Now I don’t mean to have this sound like I am complaining because I am not. I’m honestly very happy with my life and thankful God has given me these opportunities. I am overjoyed that I can do all this and have the opportunity to be with my children and go back to college for my dream. The hardest part is doing all this with chronic illnesses, and it’s even harder to find those who truly understand and can relate.

Chronic illnesses will never go away, so it’s up to me to change my outlook of them. I have no other choice because my husband is no real help staying home and caring for me. I was the one who told him he should go back to work because I’m not going to get any better unless I am having to take care of myself. The past 8 months of him being able to stay home and the past two years of him taking time off had been nice, but I never go better, and just became worse. That’s when my prayers turned into asking God what I needed to do, and that’s when I was answered with “Just live life”.

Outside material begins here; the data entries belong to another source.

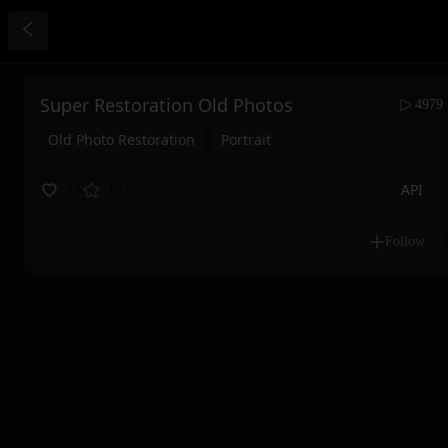
Super Restoration Old Photos
4979
Old Photo Restoration
Portrait
API
15
103
Follow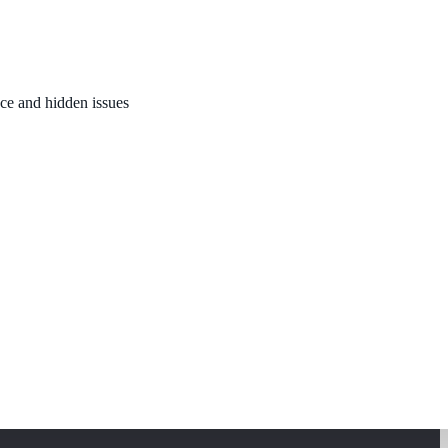
nce and hidden issues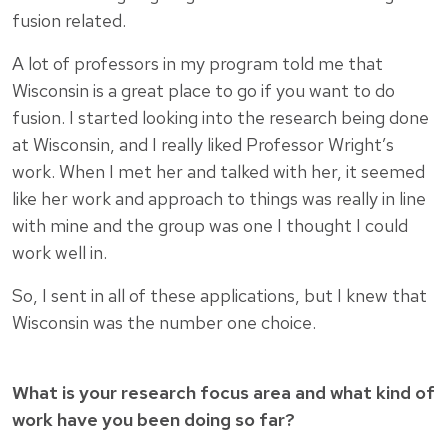
fusion related.
A lot of professors in my program told me that
Wisconsin is a great place to go if you want to do
fusion. I started looking into the research being done
at Wisconsin, and I really liked Professor Wright’s
work. When I met her and talked with her, it seemed
like her work and approach to things was really in line
with mine and the group was one I thought I could
work well in.
So, I sent in all of these applications, but I knew that
Wisconsin was the number one choice.
What is your research focus area and what kind of
work have you been doing so far?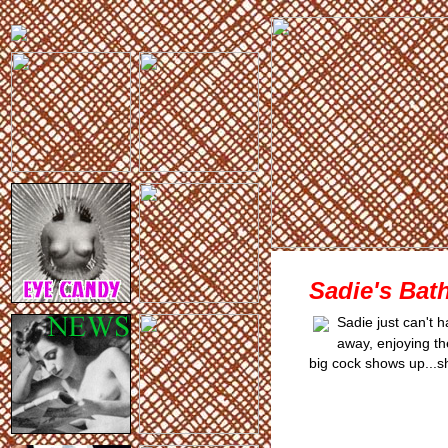
Sadie's Bath
Sadie just can't 
away, enjoying th
big cock shows up...s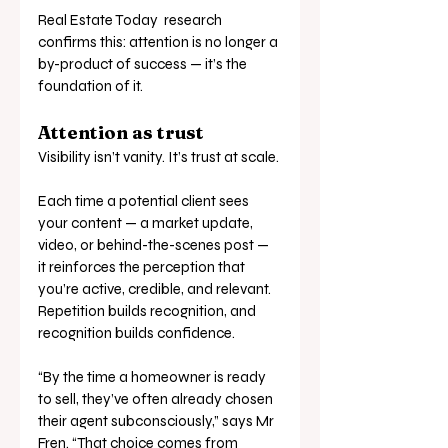
Real Estate Today  research 
confirms this: attention is no longer a 
by-product of success — it’s the 
foundation of it.
Attention as trust
Visibility isn’t vanity. It’s trust at scale.
Each time a potential client sees 
your content — a market update, 
video, or behind-the-scenes post — 
it reinforces the perception that 
you’re active, credible, and relevant. 
Repetition builds recognition, and 
recognition builds confidence.
“By the time a homeowner is ready 
to sell, they’ve often already chosen 
their agent subconsciously,” says Mr 
Fren. “That choice comes from 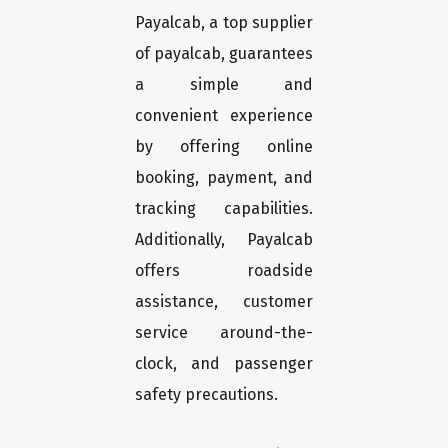
Payalcab, a top supplier
of payalcab, guarantees
a simple and
convenient experience
by offering online
booking, payment, and
tracking capabilities.
Additionally, Payalcab
offers roadside
assistance, customer
service around-the-
clock, and passenger
safety precautions.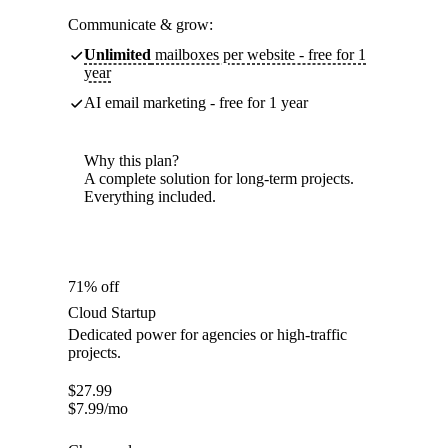
Communicate & grow:
Unlimited
mailboxes per website - free for 1
year
AI email marketing - free for 1 year
Why this plan?
A complete solution for long-term projects.
Everything included.
71% off
Cloud Startup
Dedicated power for agencies or high-traffic
projects.
$
27.99
$
7.99
/mo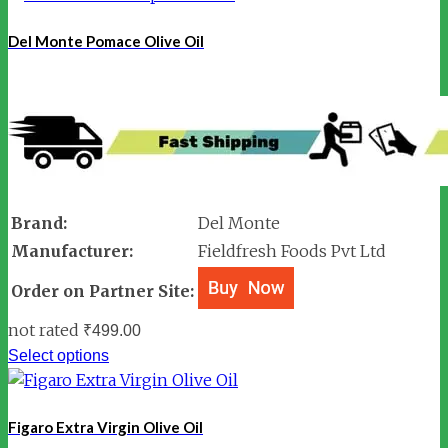
Del Monte Pomace Olive Oil
Brand:
Del Monte
Manufacturer:
Fieldfresh Foods Pvt Ltd
Order on Partner Site:
not rated
₹
499.00
Select options
Figaro Extra Virgin Olive Oil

So here I am, living life. I am a domestic engineer; mother and wife, a student, photographer and Christian. I’m also a chronic illness warrior. My mindset has changed thanks to our Heavenly Father showing me the way.

So that’s what I mean when I say that I am better but not better. Mentally and physically I am, even though my conditions require consistent care and upkeep. Even though there will be days of flares where I will be down, even when I will be procedures. My mindset has gone from depressed to living life no matter what.

How are you looking life and your situations that God has handed to you? God made us this way and He is all knowing. We don’t understand but He does, so just go on and live freely!